Within a year, computerized tomography will be available using the reactor. Like CAT or MRI, this will allow reconstruction of images using thermal neutrons to determine the location and size of internal components of art and archaeological objects, the flow patterns of water and hydrocarbons in soil and the location of flaws in industrial objects, such as aircraft engine turbine blades. No place else is using tomography in this way, Aderhold said.

Also within a year, a cold neutron source and guide system, or cold neutron beam, will be available. This is a beam of slow neutrons free of fast neutrons and gamma rays, so that research in physics, for example, that depends on the unique properties of neutrons are free from background noise. Developed by David D. Clark, former lab director, and his students, the system will be useful to university researchers and to industrial users for analysis of many elements in greater depth than was previously possible. It also could be used for basic studies of nuclear energy levels and neutron optics. The neutron beam will be the first such facility in a university reactor, providing a low background, highly pure beam of cold neutrons.

Ward Center facilities also provide a first-rate teaching environment. For example, students in Engineering 121, a freshman laboratory course, learn neutron activation analysis, gamma ray spectroscopy and the use of nuclear scientific instruments. More than 200 students in Physics 208 do one lab on activation analysis each year. Graduate courses in nuclear science and engineering use the facility, as do students in "Art, Archaeology and Analysis," taught by a group of faculty members from across the university.

The laboratory also provides high-quality service to industry, including reactor test and calibration and gamma radiation services for many firms. Among the industrial users are Eastman Kodak Co.; Texas Instruments; Corning Inc.; IBM; Image and Sensing Technology Corp.; DuPont; Battelle Pacific Northwest Laboratories; and General Electric/Reuter Stokes Inc.

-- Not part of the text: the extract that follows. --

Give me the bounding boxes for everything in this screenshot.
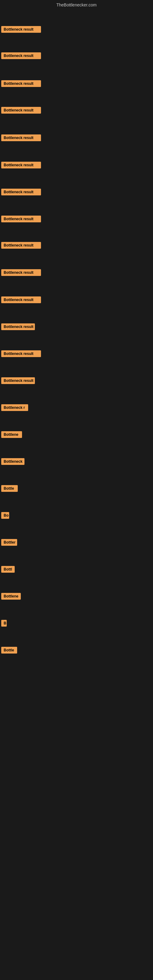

Aderhold, center director, has been at Cornell since 1962. He has been responsible for procuring up-to-date instrumentation in radiation detection and neutron activation analysis, and planned the design and construction for Cornell's facilities in neutron radiography and neutron-induced autoradiography.

Prior to coming to Cornell, Aderhold worked in reactor design and operation at Curtiss-Wright Corp. and oversaw startup of several reactors around the world. He also oversaw the startup of the Zero Power Reactor at Cornell. He trained at Williamsport Technical Institute in Pennsylvania. Author of several scientific papers, Aderhold holds senior reactor operator licenses from the Nuclear Regulatory Commission and recently participated in the Fifth World Conference on Neutron Radiography in Berlin.